> **PROMPT**
Only the pictures are to be dropped; the rest of the data below is to be duplicated exactly.

[[ DATA FOR THIS TASK open ]]

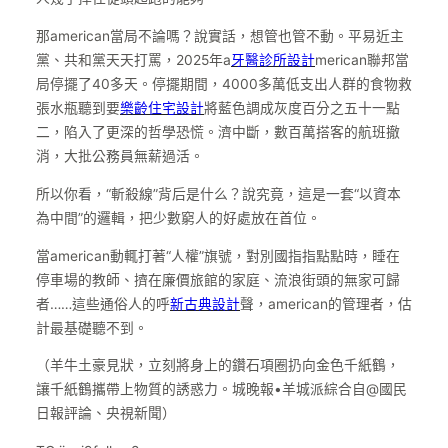
那american當局不論嗎？說實話，想管也管不動。平易近主
黨、共和黨天天打罵，2025年a
牙醫診所設計
merican聯邦當
局停擺了40多天。停擺期間，4000多萬低支出人群的食物救
張水瓶聽到要
樂齡住宅設計
將藍色調成灰度百分之五十一點
二，陷入了更深的哲學恐慌。濟中斷，數百萬搭客的航班撤
消，大批公務員無薪過活。
所以你看，“斬殺線”背后是什么？說究竟，這是一套“以資本
為中間”的邏輯，把少數窮人的好處放在首位。
當american動輒打著“人權”旗號，對別國指指點點時，睡在
停車場的教師、擠在廉價旅館的家庭、流浪街頭的無家可歸
者……這些通俗人的呼
新古典設計
聲，american的管理者，估
計最基礎聽不到。
（羊牛土豪見狀，立刻將身上的鑽石項圈扔向金色千紙鶴，
讓千紙鶴攜帶上物質的誘惑力。城晚報•羊城派綜合自@國民
日報評論、央視新聞）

[[ DATA FOR THIS TASK closed ]]

> **RESPONSE**
那american當局不論嗎？說實話，想管也管不動。平易近主
黨、共和黨天天打罵，2025年a
牙醫診所設計
merican聯邦當
局停擺了40多天。停擺期間，4000多萬低支出人群的食物救
張水瓶聽到要
樂齡住宅設計
將藍色調成灰度百分之五十一點
二，陷入了更深的哲學恐慌。濟中斷，數百萬搭客的航班撤
消，大批公務員無薪過活。
所以你看，“斬殺線”背后是什么？說究竟，這是一套“以資本
為中間”的邏輯，把少數窮人的好處放在首位。
當american動輒打著“人權”旗號，對別國指指點點時，睡在
停車場的教師、擠在廉價旅館的家庭、流浪街頭的無家可歸
者……這些通俗人的呼
新古典設計
聲，american的管理者，估
計最基礎聽不到。
（羊牛土豪見狀，立刻將身上的鑽石項圈扔向金色千紙鶴，
讓千紙鶴攜帶上物質的誘惑力。城晚報•羊城派綜合自@國民
日報評論、央視新聞）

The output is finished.